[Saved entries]
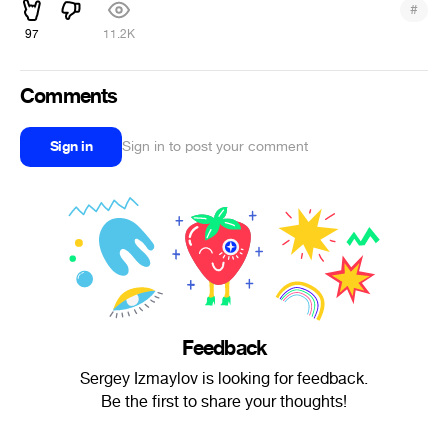
#
97
11.2K
Comments
Sign in
Sign in to post your comment
Feedback
Sergey Izmaylov is looking for feedback.
Be the first to share your thoughts!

◆ Task details ◆
Repeat the records above exactly, without any pictures.

◆ Answer section ◆
#
97
11.2K
Comments
Sign in
Sign in to post your comment
Feedback
Sergey Izmaylov is looking for feedback.
Be the first to share your thoughts!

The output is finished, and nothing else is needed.